L’11 aprile (per i Contribuenti obbligati alla liquidazione mensile dell’IVA) e il 20 aprile (per i Contribuenti obbligati alla Liquidazione Trimestrale dell’IVA) saranno i termini per l’invio telematico della comunicazione delle cessioni di beni e delle prestazioni di servizi rese e ricevute nel 2015 (cd Spesometro).
L’art. 21 del decreto legge n. 78 del 31 maggio 2010 introdusse l’obbligo di comunicazione delle operazioni rilevanti ai fini dell’Imposta sul Valore Aggiunto.
Con modifica operata dall’art. 2 comma 6, del decreto legge 2 marzo 2012 n. 16 (c.d. decreto semplificazione), «L’obbligo di comunicazione delle operazioni rilevanti ai fini dell’imposta sul valore aggiunto per le quali è previsto l’obbligo di emissione della fattura è assolto con la trasmissione, per ciascun cliente e fornitore, dell’importo di tutte le operazioni attive e passive effettuate.
Per le sole operazioni per le quali non è previsto l’obbligo di emissione della fattura, la comunicazione telematica deve essere effettuata qualora le operazioni stesse siano di importo non inferiore ad euro 3.600, comprensivo dell’imposta sul valore aggiunto.
La misura rappresenta un utile strumento anti-evasione messa in atto dal Fisco, poichè permette il cd “incrocio” di dati contabili tra migliaia di soggetti, ed il conseguente aumento del potere di accertamento dell’A.F.
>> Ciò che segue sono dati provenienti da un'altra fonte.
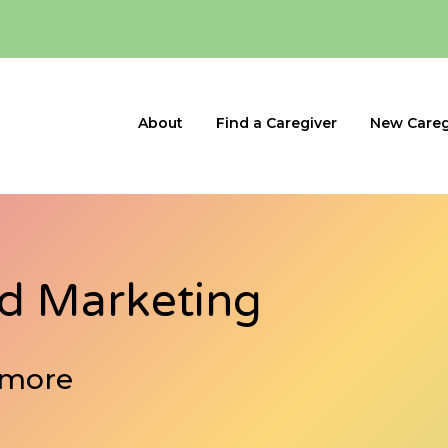
About
Find a Caregiver
New Careg
nd Marketing
 more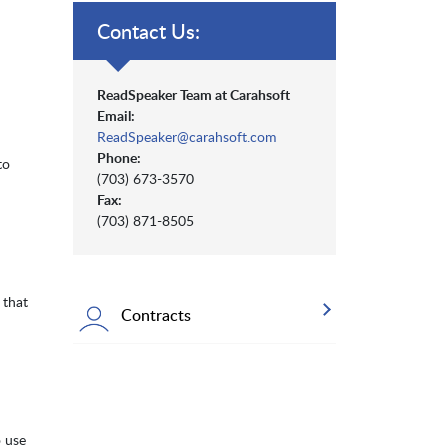
Contact Us:
ReadSpeaker Team at Carahsoft
Email:
ReadSpeaker@carahsoft.com
Phone:
to
(703) 673-3570
Fax:
(703) 871-8505
 that
Contracts
 use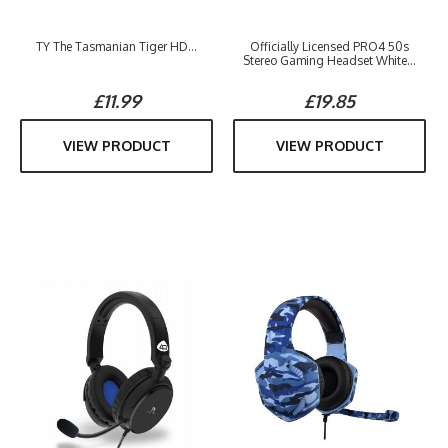
TY The Tasmanian Tiger HD...
Officially Licensed PRO4 50s
Stereo Gaming Headset White...
£11.99
£19.85
VIEW PRODUCT
VIEW PRODUCT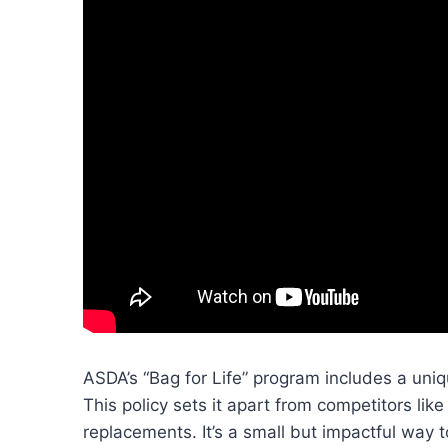
ASDA’s “Bag for Life” program includes a uni
This policy sets it apart from competitors lik
replacements. It’s a small but impactful way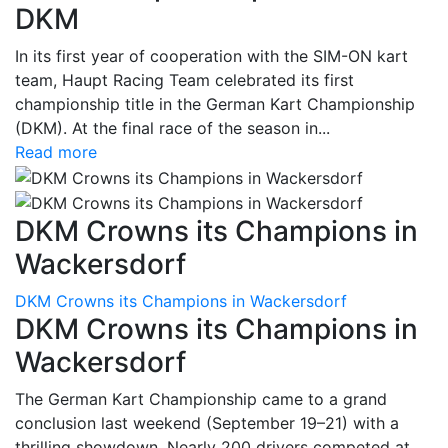
DKM
In its first year of cooperation with the SIM-ON kart
team, Haupt Racing Team celebrated its first
championship title in the German Kart Championship
(DKM). At the final race of the season in...
Read more
DKM Crowns its Champions in
Wackersdorf
DKM Crowns its Champions in Wackersdorf
DKM Crowns its Champions in
Wackersdorf
The German Kart Championship came to a grand
conclusion last weekend (September 19–21) with a
thrilling showdown. Nearly 200 drivers competed at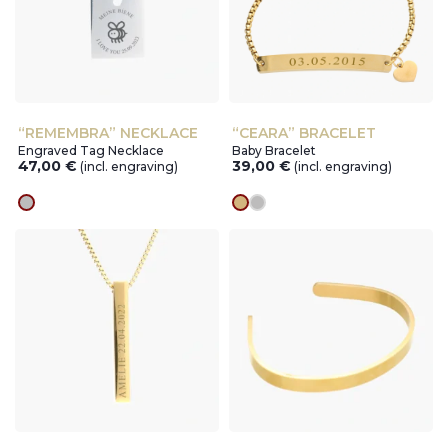
“REMEMBRA” NECKLACE
“CEARA” BRACELET
Engraved Tag Necklace
Baby Bracelet
47,00
€
39,00
€
(incl. engraving)
(incl. engraving)
silver
gold
silver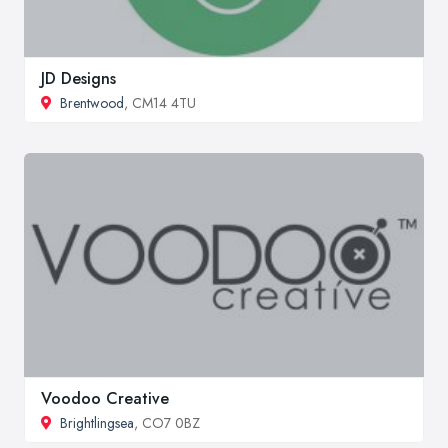
JD Designs
Brentwood
, CM14 4TU
Voodoo Creative
Brightlingsea
, CO7 0BZ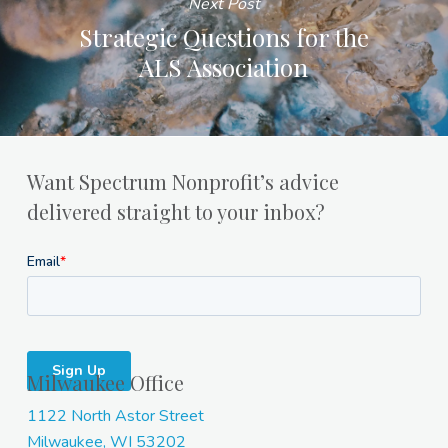
Next Post
Strategic Questions for the
ALS Association
Want Spectrum Nonprofit’s advice
delivered straight to your inbox?
Milwaukee Office
1122 North Astor Street
Milwaukee, WI 53202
Dalla “Platea” dei dati da comunicare sono esclusi tutti quelli già “monitorati” dall’A.F., (operazioni intra – comunitarie e con Paesi “Black List”) oppure quelli provenienti da pagamenti d’importo non inferiore ai 3.600,00 euro, non documentate da fattura, effettuati da soggetti non passivi Iva, con carte di credito/di debito/prepagate, le operazioni già oggetto di comunicazione all’Anagrafe Tributaria(fornitura energia elettrica, telefonia, assicurazioni, mutui, ecc)
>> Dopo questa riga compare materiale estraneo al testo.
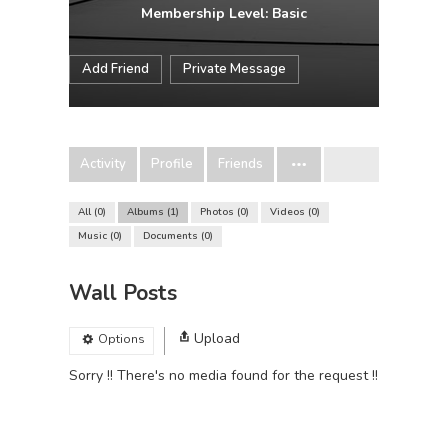
Membership Level: Basic
Add Friend
Private Message
Activity
Profile
Friends
All
0
Albums
1
Photos
0
Videos
0
Music
0
Documents
0
Wall Posts
Upload
Options
Sorry !! There's no media found for the request !!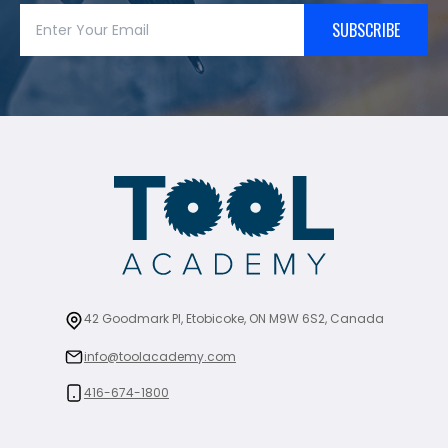
SUBSCRIBE
42 Goodmark Pl, Etobicoke, ON M9W 6S2, Canada
info@toolacademy.com
416-674-1800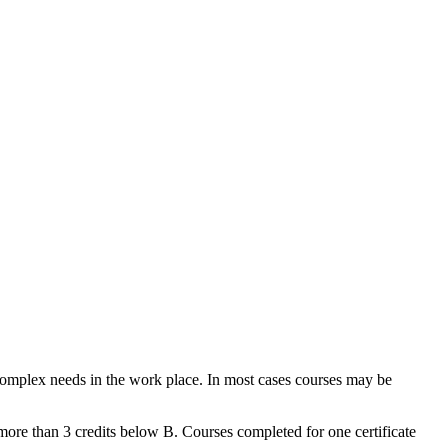
 complex needs in the work place. In most cases courses may be
more than 3 credits below B. Courses completed for one certificate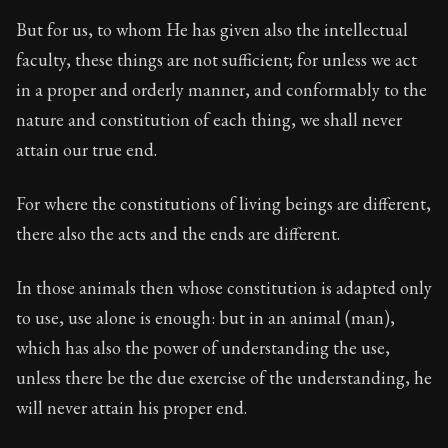
But for us, to whom He has given also the intellectual
faculty, these things are not sufficient; for unless we act
in a proper and orderly manner, and conformably to the
nature and constitution of each thing, we shall never
attain our true end.
For where the constitutions of living beings are different,
there also the acts and the ends are different.
In those animals then whose constitution is adapted only
to use, use alone is enough: but in an animal (man),
which has also the power of understanding the use,
unless there be the due exercise of the understanding, he
will never attain his proper end.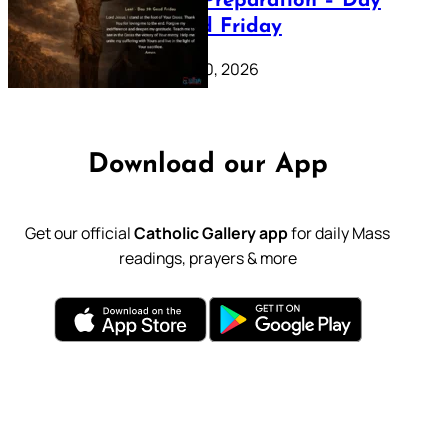
Lenten Preparation – Day
39: Good Friday
February 20, 2026
Download our App
Get our official
Catholic Gallery app
for daily Mass
readings, prayers & more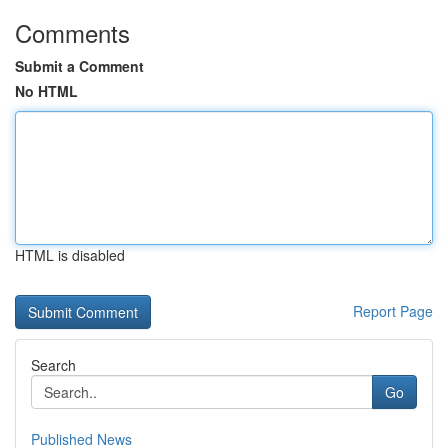
Comments
Submit a Comment
No HTML
HTML is disabled
Report Page
Search
Go
Published News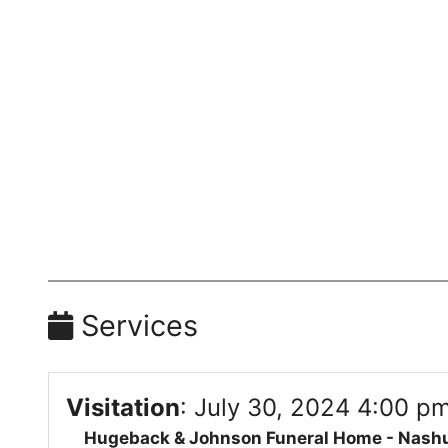
Services
Visitation
:
July 30, 2024 4:00 pm
Hugeback & Johnson Funeral Home - Nash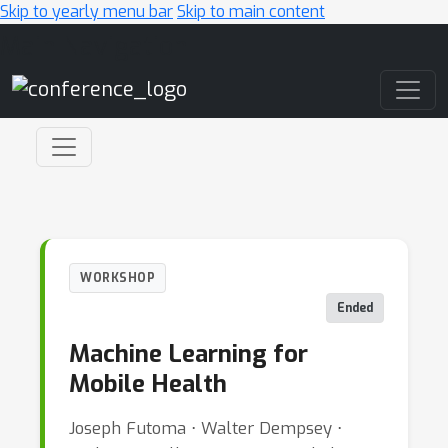
Skip to yearly menu bar
Skip to main content
Main Navigation
WORKSHOP
Ended
Machine Learning for
Mobile Health
Joseph Futoma ⋅ Walter Dempsey ⋅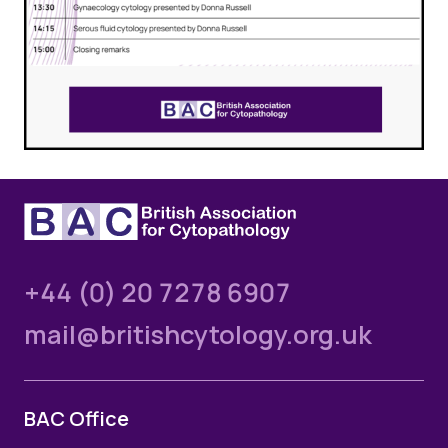
+44 (0) 20 7278 6907
mail@britishcytology.org.uk
BAC Office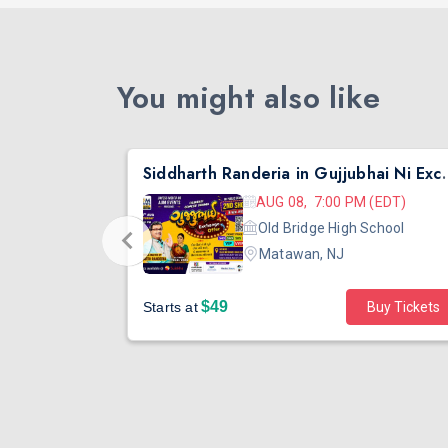
You might also like
nta
Siddharth Randeria in Gujjub
 (EDT)
AUG 08, 7:00 PM (EDT)
hool
Old Bridge High School
Matawan, NJ
$49
Buy Tickets
Starts at
Buy Tickets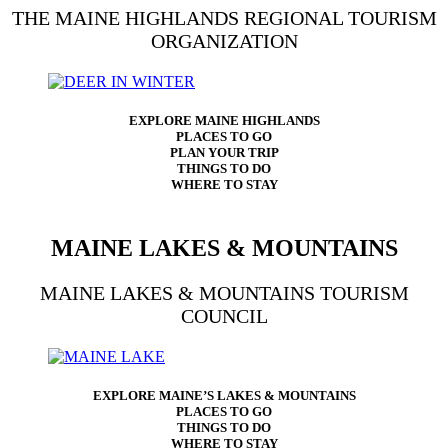
THE MAINE HIGHLANDS REGIONAL TOURISM
ORGANIZATION
EXPLORE MAINE HIGHLANDS
PLACES TO GO
PLAN YOUR TRIP
THINGS TO DO
WHERE TO STAY
MAINE LAKES & MOUNTAINS
MAINE LAKES & MOUNTAINS TOURISM
COUNCIL
EXPLORE MAINE’S LAKES & MOUNTAINS
PLACES TO GO
THINGS TO DO
WHERE TO STAY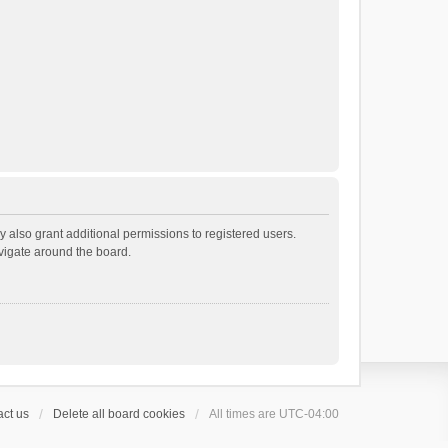
 also grant additional permissions to registered users.
avigate around the board.
ct us
Delete all board cookies
All times are
UTC-04:00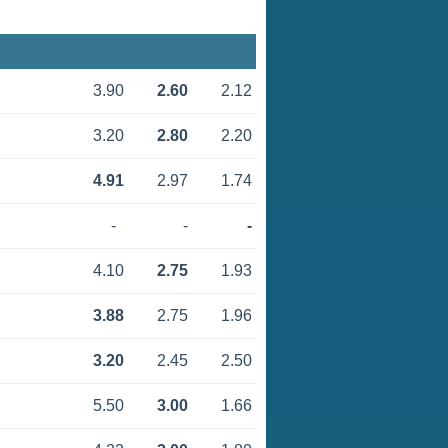
3.90
2.60
2.12
3.20
2.80
2.20
4.91
2.97
1.74
-
-
-
4.10
2.75
1.93
3.88
2.75
1.96
3.20
2.45
2.50
5.50
3.00
1.66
Sono esclusi dall’adempimento i Contribuenti che hanno aderito ai Regimi di Vantaggio (“Minimi e “Forfettari”), mentre per i Soggetti particolari come le ASD che hanno optato per il regime di favore Legge 16/12/1991 n. 398, l’obbligo della Comunicazione permane, anche se limitatamente alle operazioni direttamente riferibili all’attività commerciale svolta.